# [Dataset records]
___
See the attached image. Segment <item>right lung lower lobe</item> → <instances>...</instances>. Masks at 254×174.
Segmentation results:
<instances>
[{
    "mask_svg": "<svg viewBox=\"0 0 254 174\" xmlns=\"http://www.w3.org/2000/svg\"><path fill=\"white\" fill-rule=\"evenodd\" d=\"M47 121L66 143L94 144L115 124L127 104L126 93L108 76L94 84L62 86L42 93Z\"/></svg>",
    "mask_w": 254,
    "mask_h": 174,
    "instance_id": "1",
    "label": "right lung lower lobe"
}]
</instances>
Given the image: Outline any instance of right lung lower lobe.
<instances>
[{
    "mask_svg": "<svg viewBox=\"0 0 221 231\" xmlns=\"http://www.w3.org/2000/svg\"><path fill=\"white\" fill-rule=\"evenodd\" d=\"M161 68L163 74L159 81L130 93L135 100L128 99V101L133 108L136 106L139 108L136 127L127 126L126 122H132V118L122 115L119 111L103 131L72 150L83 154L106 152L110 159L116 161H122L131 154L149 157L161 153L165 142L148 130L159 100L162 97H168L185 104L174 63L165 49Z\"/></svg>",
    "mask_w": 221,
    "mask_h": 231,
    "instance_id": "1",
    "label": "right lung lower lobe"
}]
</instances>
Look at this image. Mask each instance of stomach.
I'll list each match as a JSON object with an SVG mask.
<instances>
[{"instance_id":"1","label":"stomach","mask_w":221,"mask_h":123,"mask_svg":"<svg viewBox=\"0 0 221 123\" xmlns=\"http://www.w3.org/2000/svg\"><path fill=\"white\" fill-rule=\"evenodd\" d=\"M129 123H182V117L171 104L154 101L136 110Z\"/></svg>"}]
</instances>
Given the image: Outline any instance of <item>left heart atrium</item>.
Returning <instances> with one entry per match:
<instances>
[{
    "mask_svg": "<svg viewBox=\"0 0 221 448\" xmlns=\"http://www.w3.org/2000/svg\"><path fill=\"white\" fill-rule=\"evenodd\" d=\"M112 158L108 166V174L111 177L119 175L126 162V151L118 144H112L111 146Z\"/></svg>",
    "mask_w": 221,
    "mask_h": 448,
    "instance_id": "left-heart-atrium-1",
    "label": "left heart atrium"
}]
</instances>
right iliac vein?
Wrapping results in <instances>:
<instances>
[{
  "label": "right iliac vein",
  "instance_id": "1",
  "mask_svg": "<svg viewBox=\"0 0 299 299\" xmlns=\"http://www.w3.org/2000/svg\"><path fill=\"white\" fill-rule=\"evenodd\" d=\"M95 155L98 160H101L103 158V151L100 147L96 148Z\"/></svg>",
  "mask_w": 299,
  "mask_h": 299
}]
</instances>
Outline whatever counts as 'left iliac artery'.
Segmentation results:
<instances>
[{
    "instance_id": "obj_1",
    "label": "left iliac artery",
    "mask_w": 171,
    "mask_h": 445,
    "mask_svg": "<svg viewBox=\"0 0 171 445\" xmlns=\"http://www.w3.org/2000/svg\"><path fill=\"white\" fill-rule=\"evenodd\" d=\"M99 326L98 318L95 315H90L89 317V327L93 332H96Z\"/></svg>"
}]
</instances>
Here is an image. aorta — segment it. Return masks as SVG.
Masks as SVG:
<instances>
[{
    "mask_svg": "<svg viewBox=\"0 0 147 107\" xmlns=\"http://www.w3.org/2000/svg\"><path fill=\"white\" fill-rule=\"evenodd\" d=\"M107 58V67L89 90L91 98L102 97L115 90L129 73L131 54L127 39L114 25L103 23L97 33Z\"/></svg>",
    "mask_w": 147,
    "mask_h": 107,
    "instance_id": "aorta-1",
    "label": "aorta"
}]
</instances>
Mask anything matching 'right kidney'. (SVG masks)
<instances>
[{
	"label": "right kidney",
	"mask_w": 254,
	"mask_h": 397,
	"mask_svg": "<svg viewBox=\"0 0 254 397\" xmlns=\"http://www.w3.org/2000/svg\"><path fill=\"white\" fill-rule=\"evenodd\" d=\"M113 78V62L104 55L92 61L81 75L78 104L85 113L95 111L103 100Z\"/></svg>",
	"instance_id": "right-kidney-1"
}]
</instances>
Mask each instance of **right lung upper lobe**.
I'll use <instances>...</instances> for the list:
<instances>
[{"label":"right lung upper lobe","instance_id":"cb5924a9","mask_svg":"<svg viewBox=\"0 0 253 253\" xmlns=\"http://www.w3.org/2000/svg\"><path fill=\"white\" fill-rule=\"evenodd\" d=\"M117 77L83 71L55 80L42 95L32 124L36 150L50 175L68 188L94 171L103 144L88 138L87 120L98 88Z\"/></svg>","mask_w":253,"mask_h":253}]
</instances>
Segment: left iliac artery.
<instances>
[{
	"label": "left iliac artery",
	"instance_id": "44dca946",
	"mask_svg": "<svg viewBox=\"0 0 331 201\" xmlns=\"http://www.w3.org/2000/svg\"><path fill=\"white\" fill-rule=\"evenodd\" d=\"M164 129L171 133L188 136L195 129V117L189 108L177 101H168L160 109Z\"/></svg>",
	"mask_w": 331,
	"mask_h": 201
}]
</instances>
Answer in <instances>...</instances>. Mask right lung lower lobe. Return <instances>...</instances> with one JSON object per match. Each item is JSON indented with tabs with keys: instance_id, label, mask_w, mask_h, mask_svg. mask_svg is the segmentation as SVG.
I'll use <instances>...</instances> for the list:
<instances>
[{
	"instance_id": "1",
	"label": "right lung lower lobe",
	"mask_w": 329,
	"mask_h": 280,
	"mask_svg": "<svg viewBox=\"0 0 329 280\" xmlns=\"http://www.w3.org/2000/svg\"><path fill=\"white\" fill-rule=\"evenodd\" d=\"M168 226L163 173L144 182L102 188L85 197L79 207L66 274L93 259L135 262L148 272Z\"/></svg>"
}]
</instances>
___
# [Required work]
Repeat each entry word for word.

# [Answer for this exercise]
See the attached image. Segment <item>right lung lower lobe</item> → <instances>...</instances>. Masks at 254×174.
Segmentation results:
<instances>
[{
    "mask_svg": "<svg viewBox=\"0 0 254 174\" xmlns=\"http://www.w3.org/2000/svg\"><path fill=\"white\" fill-rule=\"evenodd\" d=\"M47 121L66 143L94 144L115 124L127 104L126 93L108 76L94 84L62 86L42 93Z\"/></svg>",
    "mask_w": 254,
    "mask_h": 174,
    "instance_id": "1",
    "label": "right lung lower lobe"
}]
</instances>
Given the image: Outline any instance of right lung lower lobe.
<instances>
[{
    "mask_svg": "<svg viewBox=\"0 0 221 231\" xmlns=\"http://www.w3.org/2000/svg\"><path fill=\"white\" fill-rule=\"evenodd\" d=\"M161 68L163 74L159 81L130 93L135 100L128 99V101L133 108L136 106L139 108L136 127L127 126L126 122H132V118L122 115L119 111L103 131L72 150L83 154L106 152L110 159L116 161H122L131 154L149 157L161 153L165 142L148 130L159 100L162 97H168L185 104L174 63L165 49Z\"/></svg>",
    "mask_w": 221,
    "mask_h": 231,
    "instance_id": "1",
    "label": "right lung lower lobe"
}]
</instances>
Look at this image. Mask each instance of stomach.
I'll list each match as a JSON object with an SVG mask.
<instances>
[{"instance_id":"1","label":"stomach","mask_w":221,"mask_h":123,"mask_svg":"<svg viewBox=\"0 0 221 123\" xmlns=\"http://www.w3.org/2000/svg\"><path fill=\"white\" fill-rule=\"evenodd\" d=\"M129 123H182V117L171 104L154 101L136 110Z\"/></svg>"}]
</instances>
Given the image: Outline any instance of <item>left heart atrium</item>.
Returning <instances> with one entry per match:
<instances>
[{
    "mask_svg": "<svg viewBox=\"0 0 221 448\" xmlns=\"http://www.w3.org/2000/svg\"><path fill=\"white\" fill-rule=\"evenodd\" d=\"M112 158L108 166V174L111 177L119 175L126 162V151L118 144H112L111 146Z\"/></svg>",
    "mask_w": 221,
    "mask_h": 448,
    "instance_id": "left-heart-atrium-1",
    "label": "left heart atrium"
}]
</instances>
right iliac vein?
Wrapping results in <instances>:
<instances>
[{
  "label": "right iliac vein",
  "instance_id": "1",
  "mask_svg": "<svg viewBox=\"0 0 299 299\" xmlns=\"http://www.w3.org/2000/svg\"><path fill=\"white\" fill-rule=\"evenodd\" d=\"M95 155L98 160H101L103 158V151L100 147L96 148Z\"/></svg>",
  "mask_w": 299,
  "mask_h": 299
}]
</instances>
Outline whatever counts as 'left iliac artery'.
Segmentation results:
<instances>
[{
    "instance_id": "obj_1",
    "label": "left iliac artery",
    "mask_w": 171,
    "mask_h": 445,
    "mask_svg": "<svg viewBox=\"0 0 171 445\" xmlns=\"http://www.w3.org/2000/svg\"><path fill=\"white\" fill-rule=\"evenodd\" d=\"M99 326L98 318L95 315H90L89 317V327L93 332H96Z\"/></svg>"
}]
</instances>
Here is an image. aorta — segment it. Return masks as SVG.
Masks as SVG:
<instances>
[{
    "mask_svg": "<svg viewBox=\"0 0 147 107\" xmlns=\"http://www.w3.org/2000/svg\"><path fill=\"white\" fill-rule=\"evenodd\" d=\"M107 58V67L89 90L91 98L102 97L115 90L129 73L131 54L127 39L114 25L103 23L97 33Z\"/></svg>",
    "mask_w": 147,
    "mask_h": 107,
    "instance_id": "aorta-1",
    "label": "aorta"
}]
</instances>
Mask anything matching 'right kidney'. (SVG masks)
<instances>
[{
	"label": "right kidney",
	"mask_w": 254,
	"mask_h": 397,
	"mask_svg": "<svg viewBox=\"0 0 254 397\" xmlns=\"http://www.w3.org/2000/svg\"><path fill=\"white\" fill-rule=\"evenodd\" d=\"M113 78V62L104 55L92 61L81 75L78 104L85 113L95 111L103 100Z\"/></svg>",
	"instance_id": "right-kidney-1"
}]
</instances>
Mask each instance of **right lung upper lobe**.
I'll use <instances>...</instances> for the list:
<instances>
[{"label":"right lung upper lobe","instance_id":"cb5924a9","mask_svg":"<svg viewBox=\"0 0 253 253\" xmlns=\"http://www.w3.org/2000/svg\"><path fill=\"white\" fill-rule=\"evenodd\" d=\"M117 77L83 71L55 80L42 95L32 124L36 150L50 175L68 188L94 171L103 144L88 138L87 120L98 88Z\"/></svg>","mask_w":253,"mask_h":253}]
</instances>
Segment: left iliac artery.
<instances>
[{
	"label": "left iliac artery",
	"instance_id": "44dca946",
	"mask_svg": "<svg viewBox=\"0 0 331 201\" xmlns=\"http://www.w3.org/2000/svg\"><path fill=\"white\" fill-rule=\"evenodd\" d=\"M164 129L171 133L188 136L195 129V117L189 108L177 101H168L160 109Z\"/></svg>",
	"mask_w": 331,
	"mask_h": 201
}]
</instances>
Answer in <instances>...</instances>. Mask right lung lower lobe. Return <instances>...</instances> with one JSON object per match. Each item is JSON indented with tabs with keys: instance_id, label, mask_w, mask_h, mask_svg. mask_svg is the segmentation as SVG.
I'll use <instances>...</instances> for the list:
<instances>
[{
	"instance_id": "1",
	"label": "right lung lower lobe",
	"mask_w": 329,
	"mask_h": 280,
	"mask_svg": "<svg viewBox=\"0 0 329 280\" xmlns=\"http://www.w3.org/2000/svg\"><path fill=\"white\" fill-rule=\"evenodd\" d=\"M168 226L163 173L144 182L102 188L85 197L79 207L66 274L93 259L135 262L148 272Z\"/></svg>"
}]
</instances>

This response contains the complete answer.